Proudest professional achievement: Leading the Ford Escape Hybrid program was not only a really significant professional achievement, but it represented all the things I believed in. If I'm allowed to have two, at JCI we were the first company to put lithium ion in mass production on the road.
Current challenge at work: Helping to sort out the next generation of vehicle technology in terms of noninternal combustion engines, in terms of hybrids and electric vehicles. That's the challenge, figuring out what the market is going to look like.
Why does the auto industry seem like a difficult environment for female executives? Until 15 years ago, it was just a male-dominated industry. If you think about the engineering schools 15 or 20 years ago, there were predominantly males in the schools. Now that's changed significantly, but until recently the population of women in technical disciplines was not there.

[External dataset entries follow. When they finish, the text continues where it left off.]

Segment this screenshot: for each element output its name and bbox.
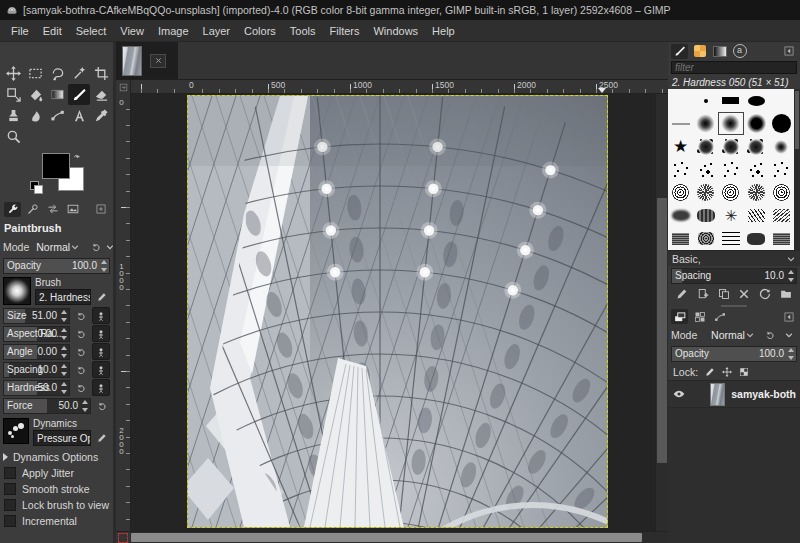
dock-tab-tool-options[interactable] (4, 202, 21, 217)
edit-dynamics-icon[interactable] (94, 431, 110, 446)
dynamics-name-field[interactable]: Pressure Opacity (33, 430, 91, 446)
brush-cell-13[interactable] (744, 135, 769, 158)
brush-spacing-slider[interactable]: Spacing 10.0 (671, 268, 797, 284)
canvas-image[interactable] (187, 95, 608, 528)
edit-brush-icon[interactable] (674, 287, 690, 302)
menu-colors[interactable]: Colors (237, 22, 283, 40)
brush-cell-31[interactable] (693, 227, 718, 250)
link-to-brush-icon[interactable] (92, 379, 110, 396)
horizontal-ruler[interactable]: 05001000150020002500 (131, 80, 668, 94)
brush-cell-34[interactable] (769, 227, 794, 250)
brush-thumbnail[interactable] (3, 277, 31, 305)
checkbox-incremental[interactable]: Incremental (3, 513, 110, 529)
layers-tab-menu-icon[interactable] (780, 309, 797, 324)
layer-row[interactable]: samyak-both... (668, 381, 800, 408)
brush-cell-1[interactable] (693, 89, 718, 112)
menu-edit[interactable]: Edit (36, 22, 69, 40)
opacity-spinner[interactable] (99, 260, 108, 272)
brush-cell-10[interactable]: ★ (668, 135, 693, 158)
dock-tab-images[interactable] (64, 202, 81, 217)
edit-brush-icon[interactable] (94, 290, 110, 305)
brush-cell-11[interactable] (693, 135, 718, 158)
dock-tab-brushes-icon[interactable] (671, 44, 688, 59)
horizontal-scrollbar-thumb[interactable] (131, 533, 642, 542)
link-to-brush-icon[interactable] (92, 361, 110, 378)
brush-grid-scrollbar[interactable] (794, 89, 800, 250)
brush-cell-24[interactable] (769, 181, 794, 204)
brush-tag-select[interactable]: Basic, (668, 250, 800, 266)
brush-cell-12[interactable] (718, 135, 743, 158)
dynamics-thumbnail[interactable] (3, 418, 29, 444)
menu-help[interactable]: Help (425, 22, 462, 40)
brush-cell-16[interactable] (693, 158, 718, 181)
brush-cell-4[interactable] (769, 89, 794, 112)
close-tab-icon[interactable] (150, 54, 166, 68)
new-brush-icon[interactable] (695, 287, 711, 302)
layer-mode-menu-chevron-icon[interactable] (781, 327, 797, 342)
image-tab[interactable] (116, 42, 178, 79)
slider-spinner[interactable] (59, 382, 68, 394)
brush-cell-19[interactable] (769, 158, 794, 181)
reset-icon[interactable] (73, 380, 89, 395)
tool-paths[interactable] (46, 105, 68, 126)
slider-spinner[interactable] (59, 364, 68, 376)
dock-tab-layers-icon[interactable] (671, 309, 688, 324)
canvas-viewport[interactable] (131, 94, 655, 531)
dock-tab-patterns-icon[interactable] (691, 44, 708, 59)
brush-cell-21[interactable] (693, 181, 718, 204)
swap-colors-icon[interactable] (73, 151, 83, 161)
dock-tab-fonts-icon[interactable]: a (731, 44, 748, 59)
brush-cell-30[interactable] (668, 227, 693, 250)
brush-cell-32[interactable] (718, 227, 743, 250)
menu-layer[interactable]: Layer (196, 22, 238, 40)
layer-opacity-slider[interactable]: Opacity 100.0 (671, 346, 797, 362)
slider-hardness[interactable]: Hardness50.0 (3, 380, 70, 396)
checkbox-lock-brush-to-view[interactable]: Lock brush to view (3, 497, 110, 513)
brush-cell-6[interactable] (693, 112, 718, 135)
tool-transform[interactable] (2, 84, 24, 105)
brush-cell-33[interactable] (744, 227, 769, 250)
tool-crop[interactable] (90, 63, 112, 84)
tool-bucket-fill[interactable] (24, 84, 46, 105)
menu-windows[interactable]: Windows (366, 22, 425, 40)
tool-text[interactable] (68, 105, 90, 126)
brush-cell-5[interactable] (668, 112, 693, 135)
title-bar[interactable]: [samyak-bothra-CAfkeMBqQQo-unsplash] (im… (0, 0, 800, 20)
tool-clone[interactable] (2, 105, 24, 126)
checkbox-smooth-stroke[interactable]: Smooth stroke (3, 481, 110, 497)
reset-icon[interactable] (73, 362, 89, 377)
brush-cell-20[interactable] (668, 181, 693, 204)
tool-eraser[interactable] (90, 84, 112, 105)
checkbox-box[interactable] (4, 483, 16, 495)
layer-mode-select[interactable]: Normal (708, 328, 758, 342)
menu-view[interactable]: View (113, 22, 151, 40)
menu-filters[interactable]: Filters (323, 22, 367, 40)
tab-menu-icon[interactable] (780, 44, 797, 59)
vertical-scrollbar[interactable] (655, 94, 668, 531)
link-to-brush-icon[interactable] (92, 325, 110, 342)
lock-position-icon[interactable] (722, 367, 732, 377)
foreground-color-swatch[interactable] (42, 153, 70, 179)
brush-cell-22[interactable] (718, 181, 743, 204)
brush-cell-2[interactable] (718, 89, 743, 112)
horizontal-scrollbar[interactable] (130, 531, 656, 543)
brush-cell-25[interactable] (668, 204, 693, 227)
checkbox-box[interactable] (4, 499, 16, 511)
slider-spinner[interactable] (59, 346, 68, 358)
brush-name-field[interactable]: 2. Hardness 050 (35, 289, 91, 305)
dock-tab-gradients-icon[interactable] (711, 44, 728, 59)
brush-cell-3[interactable] (744, 89, 769, 112)
tool-paintbrush[interactable] (68, 84, 90, 105)
tool-fuzzy-select[interactable] (68, 63, 90, 84)
tool-color-picker[interactable] (90, 105, 112, 126)
slider-size[interactable]: Size51.00 (3, 308, 70, 324)
refresh-brushes-icon[interactable] (757, 287, 773, 302)
slider-spinner[interactable] (59, 328, 68, 340)
dock-tab-paths-icon[interactable] (711, 309, 728, 324)
checkbox-box[interactable] (4, 515, 16, 527)
link-to-brush-icon[interactable] (92, 343, 110, 360)
slider-spinner[interactable] (59, 310, 68, 322)
vertical-ruler[interactable]: 010002000 (116, 94, 131, 531)
reset-icon[interactable] (73, 326, 89, 341)
brush-cell-9[interactable] (769, 112, 794, 135)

How has the recession affected opportunities and the work environment for women in the industry? I don't think it has impacted women uniquely from anybody else. I do think as we're coming out of this, there's a new look to the automotive industry, and there's an awful lot of opportunities for women.
On a defining moment: What I saw pretty early on was Ford taking a bold move and putting a woman in a senior technical position. One of my girlfriends was the first female chief engineer, for the Aerostar [minivan]. That was really reaffirming that the hard work that I was doing was worthwhile, that there was an opportunity to grow.
What you do to relax: I'm a pilot. I don't get to do it as much as I want. I love to read, and I am a voracious workout person.